## What the task requires:
The full set of entries below, restated word for word and stripped of images, is the expected result.
------ Information given ------
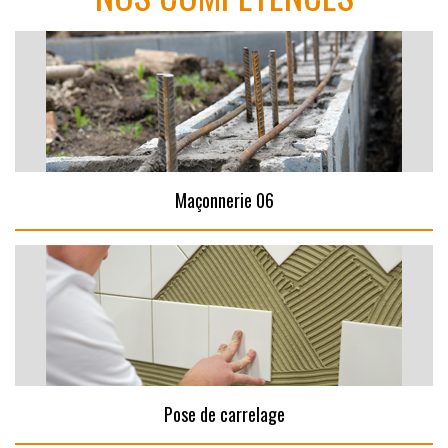
Maçonnerie 06
Pose de carrelage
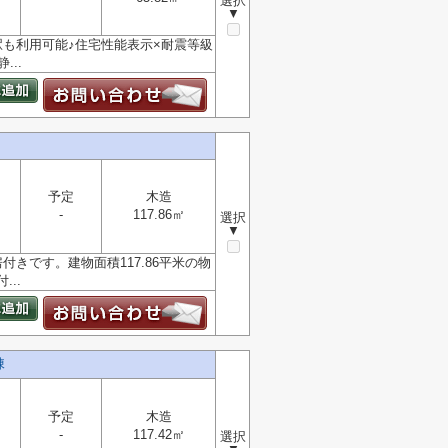
選択
▼
も利用可能♪住宅性能表示×耐震等級
..
予定
木造
-
117.86㎡
選択
▼
きです。建物面積117.86平米の物
..
棟
予定
木造
-
117.42㎡
選択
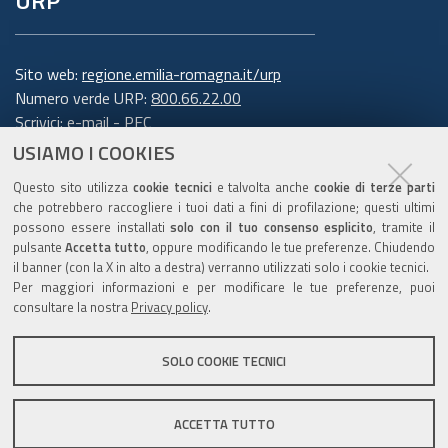
URP
Sito web:
regione.emilia-romagna.it/urp
Numero verde URP:
800.66.22.00
Scrivici:
e-mail
-
PEC
USIAMO I COOKIES
Trasparenza
Questo sito utilizza
cookie tecnici
e talvolta anche
cookie di terze parti
che potrebbero raccogliere i tuoi dati a fini di profilazione; questi ultimi
possono essere installati
solo con il tuo consenso esplicito
, tramite il
pulsante
Accetta tutto
, oppure modificando le tue preferenze. Chiudendo
Amministrazione trasparente
il banner (con la X in alto a destra) verranno utilizzati solo i cookie tecnici.
Note legali e copyright
Per maggiori informazioni e per modificare le tue preferenze, puoi
Privacy e cookie
consultare la nostra
Privacy policy
.
Gestisci i cookie
SOLO COOKIE TECNICI
Dichiarazione di accessibilità
ACCETTA TUTTO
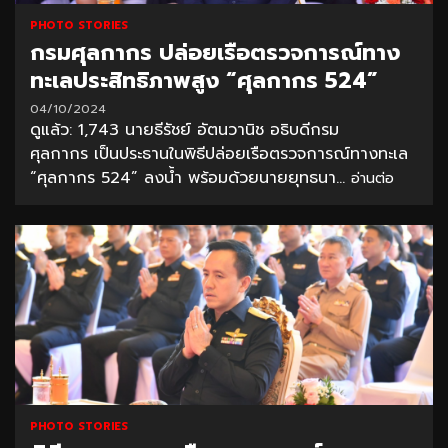
PHOTO STORIES
กรมศุลกากร ปล่อยเรือตรวจการณ์ทาง
ทะเลประสิทธิภาพสูง “ศุลกากร 524”
04/10/2024
ดูแล้ว: 1,743 นายธีรัชย์ อัตนวานิช อธิบดีกรม
ศุลกากร เป็นประธานในพิธีปล่อยเรือตรวจการณ์ทางทะเล
“ศุลกากร 524” ลงน้ำ พร้อมด้วยนายยุทธนา...
อ่านต่อ
PHOTO STORIES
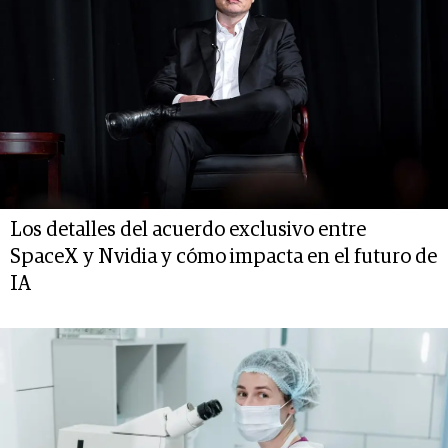
Los detalles del acuerdo exclusivo entre
SpaceX y Nvidia y cómo impacta en el futuro de
IA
------
## Response to the task:
Maçonnerie 06
Pose de carrelage
選択
▼
も利用可能♪住宅性能表示×耐震等級
..
予定
木造
-
117.86㎡
選択
▼
きです。建物面積117.86平米の物
..
棟
予定
木造
-
117.42㎡
選択
URP
Sito web:
regione.emilia-romagna.it/urp
Numero verde URP:
800.66.22.00
Scrivici:
e-mail
-
PEC
USIAMO I COOKIES
Trasparenza
Questo sito utilizza
cookie tecnici
e talvolta anche
cookie di terze parti
che potrebbero raccogliere i tuoi dati a fini di profilazione; questi ultimi
possono essere installati
solo con il tuo consenso esplicito
, tramite il
pulsante
Accetta tutto
, oppure modificando le tue preferenze. Chiudendo
Amministrazione trasparente
il banner (con la X in alto a destra) verranno utilizzati solo i cookie tecnici.
Note legali e copyright
Per maggiori informazioni e per modificare le tue preferenze, puoi
Privacy e cookie
consultare la nostra
Privacy policy
.
Gestisci i cookie
SOLO COOKIE TECNICI
Dichiarazione di accessibilità
ACCETTA TUTTO
PHOTO STORIES
กรมศุลกากร ปล่อยเรือตรวจการณ์ทาง
ทะเลประสิทธิภาพสูง “ศุลกากร 524”
04/10/2024
ดูแล้ว: 1,743 นายธีรัชย์ อัตนวานิช อธิบดีกรม
ศุลกากร เป็นประธานในพิธีปล่อยเรือตรวจการณ์ทางทะเล
“ศุลกากร 524” ลงน้ำ พร้อมด้วยนายยุทธนา...
อ่านต่อ
PHOTO STORIES
Los detalles del acuerdo exclusivo entre
SpaceX y Nvidia y cómo impacta en el futuro de
IA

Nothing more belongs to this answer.